At the recent meeting of the chief ministers of the nine Naxalite-affected states with Union home minister Shivraj Patil, in Hyderabad, everyone criticised Andhra, Bhattacharjee said at Writers' Buildings. 'No government approved of Andhra's move to hold talks (on such conditions). Since the time the new chief minister held talks with PW (People's War), the outfit has expanded its area of operation.'
Director-general of police Syamal Dutta represented Bengal at the meet. Apart from the chief ministers of Andhra, Orissa and Jharkhand, none turned up.
Congress' Y.S. Rajasekhar Reddy took over as Andhra chief minister after N. Chandrababu Naidu's Telugu Desam Party lost the May elections.
'The leaders of both (rebel) groups which operate in Bengal speak Telugu. These outfits sneak into Jharkhand, Bihar and Bengal from Andhra,' Bhattacharjee said.
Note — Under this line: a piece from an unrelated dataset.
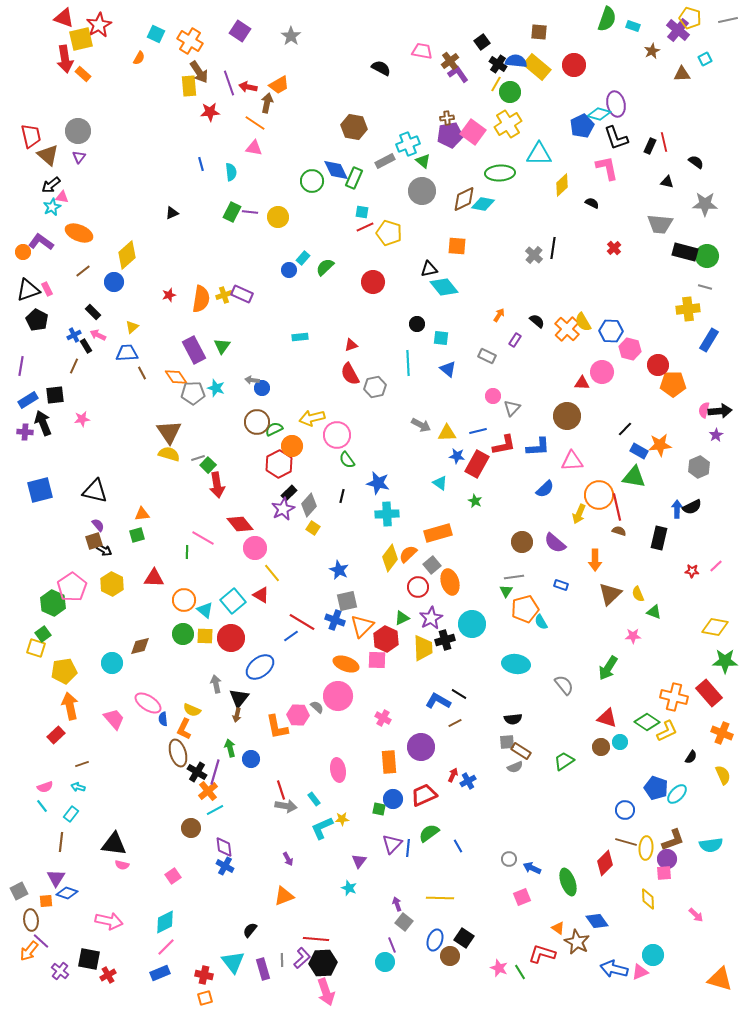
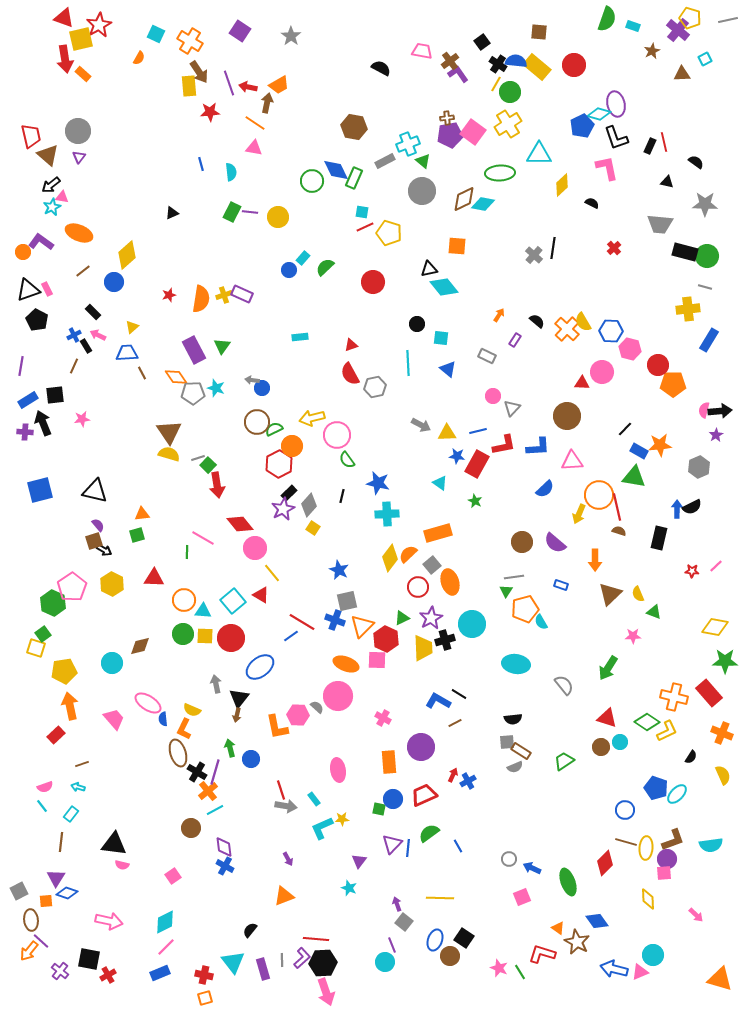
cyan triangle at (205, 610): moved 2 px left, 1 px down; rotated 36 degrees counterclockwise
He also blamed the porous Jharkhand border for the Naxalites' easy access to Bengal. 'If it weren't for the Jharkhand border, we would never have allowed them here.' Bhattacharjee added that joint operations and intelligence exchanges with Jharkhand were on.
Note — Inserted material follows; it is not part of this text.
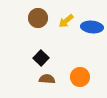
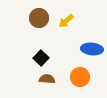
brown circle: moved 1 px right
blue ellipse: moved 22 px down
The chief minister also said in principle, the Left Front government is open to talks with the People's War-Maoist Communist Centre. 'However, there is no basis for the talks. They want police operations to stop but they are moving freely with arms. Where is the basis for a dialogue in such a condition' he asked. 'There is also no basis for dialogue as their leaders are absconding. Where can we find them'
However, a Union home ministry official said it is not an insurmountable problem. Talks are hardly ever initiated directly with the extremists but through intermediaries and mediators who have contacts, the official said.
Minister of state for home affairs Sriprakash Jaiswal said some states did raise the issue in course of the deliberations in Hyderabad but added that if the states want talks, they have to identify mediators.
Dutta declined comment when asked if the state was softening its stand in saying it was open to talks with the Naxalites. But, once pressed, he asked: 'What's the harm'
'No one from their side has expressed any eagerness to talk with us,' he added.
The state has asked for another battalion of central reserve police to combat the rebels.